UNDER CONSTRUCTION


This page contains a small selection from a variety of critical, theoretical, and dramaturgical texts written by Romeo Castellucci, Claudia Castellucci, and Chiara Guidi over the last twenty years. The majority of these texts are collected in the volume Les Pelerins du Matiere by the Castelluccis published by Les Solitaires Intempestifs.. Additional texts are selected from french critic Bruno Tackels' writings on the group, Les Castelluccis, the monograph Epitaph, the exhibition catalogue To Carthage then I Came and material. All are reproduced in abbreviated form from larger texts. (see references below)



AGAINST DIDACTICISM IN THE THEATRE

"The theatre that tries to produce resolution is unacceptable. It gives one the impression of being at school again. It is even worse, because this type of theatre wants to give us the truth that it calls the truth. Even Brecht has fallen in this crossing and this dogmatic pretension. It is more correct for the theatre to leave a disturbance. This is preferred because one demands thus that people help to continue the story, to produce the part that lacks."

-Romeo Castellucci in an interview with Bruno Tackels, trans. by Daniel Sack





ICONOCLASM

from "Le syndrome de Platon dans le Théâtre des Opérations" by Claudia Castellucci, June 20, 1995, trans. by Daniel Sack


"Our first preoccupation was to destroy that which exists, not out of a need for an empty space, but with the need for a rupture in the representation of the world as it was proposed to us. We need to recommence something from nothing. In effect, even if iconoclasm tackles the reduction of images, the word is not negative at all, it is positive. ... Iconoclasm does not signify the "anti-icon", nor "without icon", but "I break the icon". This is to say that it needs to be something that remains visible. This is why iconoclasm is always figurative."

"The icon is not a simple image. ... It is contiguous with military discourse, because it is an image that prepares and arranges, that unites and terrorises. It possesses this efficacy because of the effect which characterises the mechanism of the natural disaster. The flag counts among the most dense icons in history: for it one kills and sacrifices oneself."

"...The Baroque period, where there was an intimate line between representation and its rupture. ... The Baroque image is tumorous: the trick and the suspicion of its degenerance erodes the interior of the figure. I know that it is mad to affirm this and I am not able to, truly, but Raphael seems to me some sort of atypical cell of the Baroque metastase which ensued: perfect and tense on the surface, but intimately shaken to the core."

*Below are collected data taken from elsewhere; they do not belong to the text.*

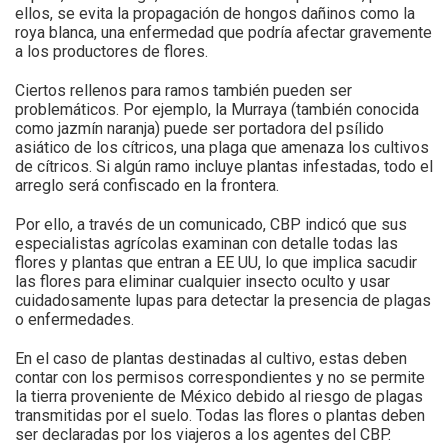
ellos, se evita la propagación de hongos dañinos como la
roya blanca, una enfermedad que podría afectar gravemente
a los productores de flores.
Ciertos rellenos para ramos también pueden ser
problemáticos. Por ejemplo, la Murraya (también conocida
como jazmín naranja) puede ser portadora del psílido
asiático de los cítricos, una plaga que amenaza los cultivos
de cítricos. Si algún ramo incluye plantas infestadas, todo el
arreglo será confiscado en la frontera.
Por ello, a través de un comunicado, CBP indicó que sus
especialistas agrícolas examinan con detalle todas las
flores y plantas que entran a EE UU, lo que implica sacudir
las flores para eliminar cualquier insecto oculto y usar
cuidadosamente lupas para detectar la presencia de plagas
o enfermedades.
En el caso de plantas destinadas al cultivo, estas deben
contar con los permisos correspondientes y no se permite
la tierra proveniente de México debido al riesgo de plagas
transmitidas por el suelo. Todas las flores o plantas deben
ser declaradas por los viajeros a los agentes del CBP.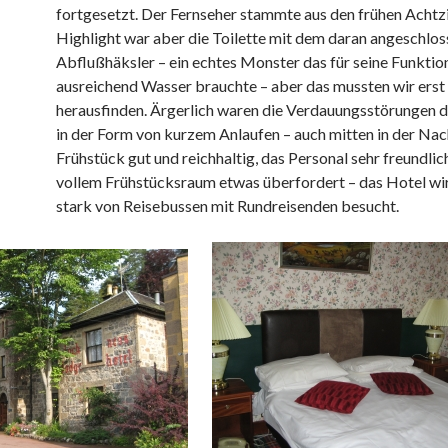
fortgesetzt. Der Fernseher stammte aus den frühen Achtzi
Highlight war aber die Toilette mit dem daran angeschlo
Abflußhäksler – ein echtes Monster das für seine Funktio
ausreichend Wasser brauchte – aber das mussten wir erst
herausfinden. Ärgerlich waren die Verdauungsstörungen 
in der Form von kurzem Anlaufen – auch mitten in der Nac
Frühstück gut und reichhaltig, das Personal sehr freundlic
vollem Frühstücksraum etwas überfordert – das Hotel wi
stark von Reisebussen mit Rundreisenden besucht.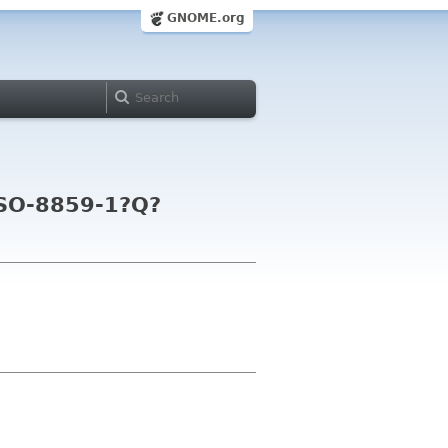
GNOME.org
ISO-8859-1?Q?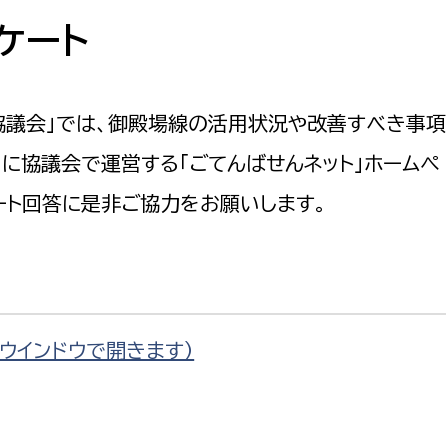
防災・安全
市税総務課
ケート
市民税課
福祉・健康
資産税課
協議会」では、御殿場線の活用状況や改善すべき事項
環境・エネルギー
文化部
に協議会で運営する「ごてんばせんネット」ホームペ
策課
文化政策課
地域経済
ート回答に是非ご協力をお願いします。
生涯学習課
都市基盤
文化財課
図書館
文化・生涯学習
スポーツ課
いウインドウで開きます）
小田原城総合管理事
市民活動・地域づくり
若者部
経済部
行政経営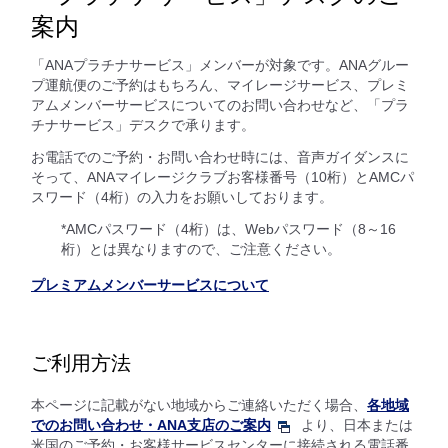
案内
「ANAプラチナサービス」メンバーが対象です。ANAグルー
プ運航便のご予約はもちろん、マイレージサービス、プレミ
アムメンバーサービスについてのお問い合わせなど、「プラ
チナサービス」デスクで承ります。
お電話でのご予約・お問い合わせ時には、音声ガイダンスに
そって、ANAマイレージクラブお客様番号（10桁）とAMCパ
スワード（4桁）の入力をお願いしております。
*AMCパスワード（4桁）は、Webパスワード（8～16
桁）とは異なりますので、ご注意ください。
プレミアムメンバーサービスについて
ご利用方法
本ページに記載がない地域からご連絡いただく場合、
各地域
でのお問い合わせ・ANA支店のご案内
より、日本または
米国のご予約・お客様サービスセンターに接続される電話番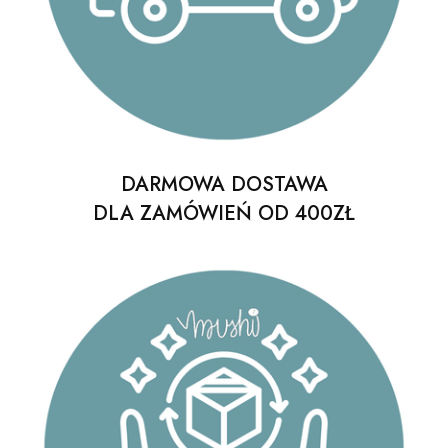
DARMOWA DOSTAWA
DLA ZAMÓWIEŃ OD 400ZŁ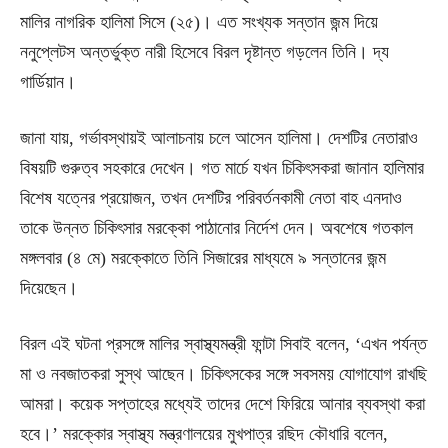
মালির নাগরিক হালিমা সিসে (২৫)। এত সংখ্যক সন্তান জন্ম দিয়ে
ননুপ্লেটস অন্তর্ভুক্ত নারী হিসেবে বিরল দৃষ্টান্ত গড়লেন তিনি। দ্য
গার্ডিয়ান।
জানা যায়, গর্ভাবস্থায়ই আলাচনায় চলে আসেন হালিমা। দেশটির নেতারাও
বিষয়টি গুরুত্ব সহকারে দেখেন। গত মার্চে যখন চিকিৎসকরা জানান হালিমার
বিশেষ যত্নের প্রয়োজন, তখন দেশটির পরিবর্তনকামী নেতা বাহ এনদাও
তাকে উন্নত চিকিৎসার মরক্কো পাঠানোর নির্দেশ দেন। অবশেষে গতকাল
মঙ্গলবার (৪ মে) মরক্কোতে তিনি সিজারের মাধ্যমে ৯ সন্তানের জন্ম
দিয়েছেন।
বিরল এই ঘটনা প্রসঙ্গে মালির স্বাস্থ্যমন্ত্রী ফান্টা সিবাই বলেন, ‘এখন পর্যন্ত
মা ও নবজাতকরা সুস্থ আছেন। চিকিৎসকের সঙ্গে সবসময় যোগাযোগ রাখছি
আমরা। কয়েক সপ্তাহের মধ্যেই তাদের দেশে ফিরিয়ে আনার ব্যবস্থা করা
হবে।’ মরক্কোর স্বাস্থ্য মন্ত্রণালয়ের মুখপাত্র রছিদ কৌধারি বলেন,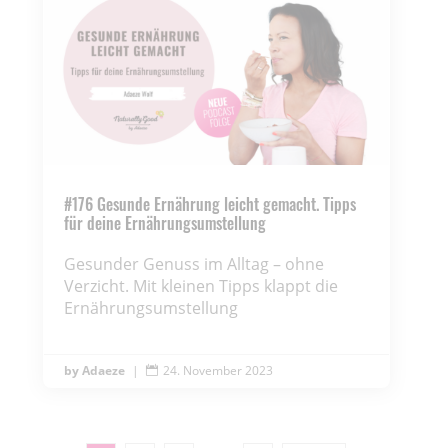
#176 Gesunde Ernährung leicht gemacht. Tipps
für deine Ernährungsumstellung
Gesunder Genuss im Alltag – ohne
Verzicht. Mit kleinen Tipps klappt die
Ernährungsumstellung
Adaeze
|
24. November 2023
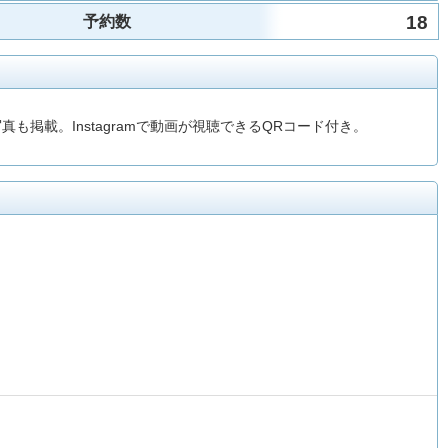
18
予約数
掲載。Instagramで動画が視聴できるQRコード付き。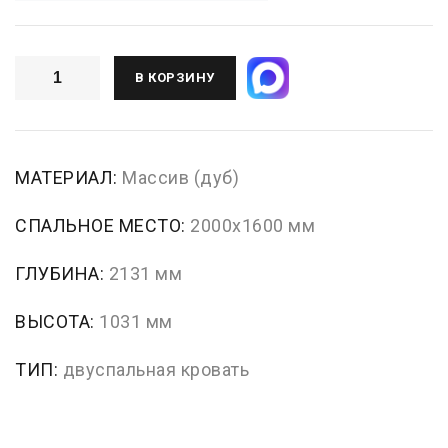
В КОРЗИНУ
МАТЕРИАЛ:
Массив (дуб)
СПАЛЬНОЕ МЕСТО:
2000x1600 мм
ГЛУБИНА:
2131 мм
ВЫСОТА:
1031 мм
ТИП:
двуспальная кровать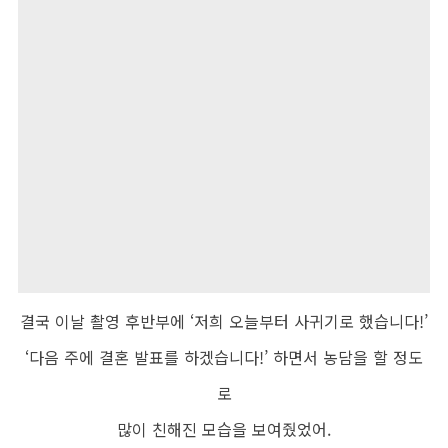
결국 이날 촬영 후반부에
‘
저희 오늘부터 사귀기로 했습니다
!’
‘
다음 주에 결혼 발표를 하겠습니다
!’
하면서 농담을 할 정도
로
많이 친해진 모습을 보여줬었어
.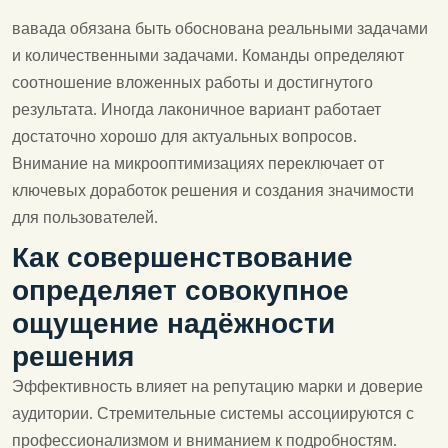
вавада обязана быть обоснована реальными задачами
и количественными задачами. Команды определяют
соотношение вложенных работы и достигнутого
результата. Иногда лаконичное вариант работает
достаточно хорошо для актуальных вопросов.
Внимание на микрооптимизациях переключает от
ключевых доработок решения и создания значимости
для пользователей.
Как совершенствование
определяет совокупное
ощущение надёжности
решения
Эффективность влияет на репутацию марки и доверие
аудитории. Стремительные системы ассоциируются с
профессионализмом и вниманием к подробностям.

"...Iconoclasm is not an annihilation of forms, but a figurative transformation, a genuine transfiguration."

"The iconoclastic orientation of the theatre is a movement towards the essence, a step towards the essential. The essence, this is the bios, the full biological movement of the work, its fomenting heat and its seductive capacity...That which is not vital for the body of the theatre should be remorselessly discarded...In essence, one does not want to speak of synthesis, but of a resulting intimacy: Not of the situation of our place in the world, but of the world in us, living among the living."



THE ANIMAL BEING ON STAGE

Selections from the text of the same name by Romeo Castellucci, translated by Carolina Melis, Valentina Valentini, and Ric Allsopp. For the complete text, please visit http://www.e-state.org.uk

"Each theatre work I face assumes, for me, an organic quality which moves towards its own specific animality - I can summarize it in an animal form. This is an Aristotelian way of considering theatre. A good performance should condense itself in an image, the image of an organism, of an animal."

"...Matter is the ultimate reality. It is understood as holding the least possible communication. This is what is of interest to me: to communiciate as little as possible. And the lowest level of possible communication is the matter's surface. In this sense, paradoxically, it is a theatre made of surfaces, searching for emotion."

"The pre-tragic western theatre tradition has been compltely forgotten, cancelled, erased. It has been erased because it involves a theatre connected to matter and to that which matter generates....Since its beginnings theatre has contained a theological problem: the problem of God's presence, a presence which moves through theatre. For westerners, theatre was born as God died. It is clear that the animal plays a fundamental role in the relationship between theatre and God's death. In the moment that the animal disappeared from the scene, tragedy was born."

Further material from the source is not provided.